Charles Chesbrough, a senior economist at the Troy, MI-based forecaster, blames the segment’s sensitivity to high fuel prices and a sluggish housing market. “Until there is a meaningful recovery in consumer confidence and housing, pickup sales will continue to be weak,” he says. “Unfortunately, the housing correction has further to go.”

According to CSM, average home prices, which already are down 10% from their peak, may fall another 13% before returning to the stable growth trend of the 1990s.

“New products may help Ford and Dodge hold market share, but (it) won’t be enough to turn the tide,” says Joe Barker, CSM’s senior manager, global sales analysis.

North American fullsize-pickup output this year likely will total 1,560,234 units, or 12.0% of total light-vehicle production, according to Ward’s AutoForecasts. Next year, it should drop to 1,394,591, and decline further to 1,293,924 in 2010 before undergoing a slight rebound to 1,366,003 in 2011.

Global Insight’s Magliano disagrees. He sees the recent mix shift as a reflection of some consumers realizing a small car may not be the correct vehicle for them, despite the fuel-economy savings and a pile of cash on a pickup’s dash.

“Part of it is bargain-basement pricing, but even in June bargain-basement pricing would not have moved (pickups),” he says.

When fuel costs began rising sharply, “everyone thought there was going to be this big shift to a much smaller mix, one that looked more like Europe,” Magliano says.

“But that’s wrong. Not true at all. People see the high gas prices and say, ‘Maybe I should buy a Ford Focus,’ but they realize it doesn’t fit their lifestyle. They can’t haul a lot of cargo from Home Depot on the weekends and they can’t tow anything.”

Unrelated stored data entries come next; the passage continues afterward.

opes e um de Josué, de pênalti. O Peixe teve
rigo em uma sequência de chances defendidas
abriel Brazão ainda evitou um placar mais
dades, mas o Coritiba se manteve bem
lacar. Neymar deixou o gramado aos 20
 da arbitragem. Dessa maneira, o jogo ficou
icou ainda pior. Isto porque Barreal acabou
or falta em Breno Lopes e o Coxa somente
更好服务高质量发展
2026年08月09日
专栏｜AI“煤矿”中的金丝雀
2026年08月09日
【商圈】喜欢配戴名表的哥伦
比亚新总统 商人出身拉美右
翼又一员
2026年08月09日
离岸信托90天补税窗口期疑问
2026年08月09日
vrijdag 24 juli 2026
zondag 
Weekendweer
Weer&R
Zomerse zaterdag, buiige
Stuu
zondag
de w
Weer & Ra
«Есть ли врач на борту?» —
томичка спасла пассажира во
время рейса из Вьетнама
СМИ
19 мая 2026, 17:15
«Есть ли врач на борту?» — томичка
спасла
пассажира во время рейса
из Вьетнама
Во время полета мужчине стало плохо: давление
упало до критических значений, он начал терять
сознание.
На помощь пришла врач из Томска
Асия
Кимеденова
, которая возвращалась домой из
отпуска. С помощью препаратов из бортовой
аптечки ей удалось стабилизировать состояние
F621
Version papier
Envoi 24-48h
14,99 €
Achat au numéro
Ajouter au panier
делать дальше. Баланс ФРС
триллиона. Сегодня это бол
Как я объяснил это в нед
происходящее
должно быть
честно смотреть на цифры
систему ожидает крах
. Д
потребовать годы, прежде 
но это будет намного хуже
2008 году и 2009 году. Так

Magliano expects casual pickup buyers to continue migrating out of the segment, most likely to a muscle car such as the Ford Mustang GT or Dodge Challenger, where they can double their fuel economy and still “look cool.”

Nonetheless, he warns, the fullsize-pickup segment will never return to its glory days, highlighted by a peak 14.8% market share in 2004 vs. 13.6% for small cars. Today, small cars outsell fullsize pickups by a 74.8% margin, with 1,929,275 small cars delivered through August compared with 1,103,702 fullsize pickups, according to Ward’s data.

That’s fine with Veltri as he launches the new Ram, which soon will boast a 2-mode hybrid version and an optional Cummins diesel engine to hopefully woo some casual buyers back.

“I may not do the volumes I used to, but I now have a crew-cab version, and this pickup is by far the best Ram we’ve ever built,” he says. “We think it’s the best pickup on the market, and we’re going to let the consumer decide.”

Chrysler began Ram shipments four weeks ago, and Veltri reports positive feedback from dealers, noting 26,000 orders already have been placed.

However, this spring’s shift away from trucks likely spells an end to body-on-frame midsize SUVs and probably accelerates a movement to unibody designs. Ford, for instance, has said its next-generation Explorer will make the switch.

But don’t rule out the old-fashioned, body-on-frame pickup, Global Insight’s Magliano adds. “We’re not killing the fullsize pickup segment in any way.”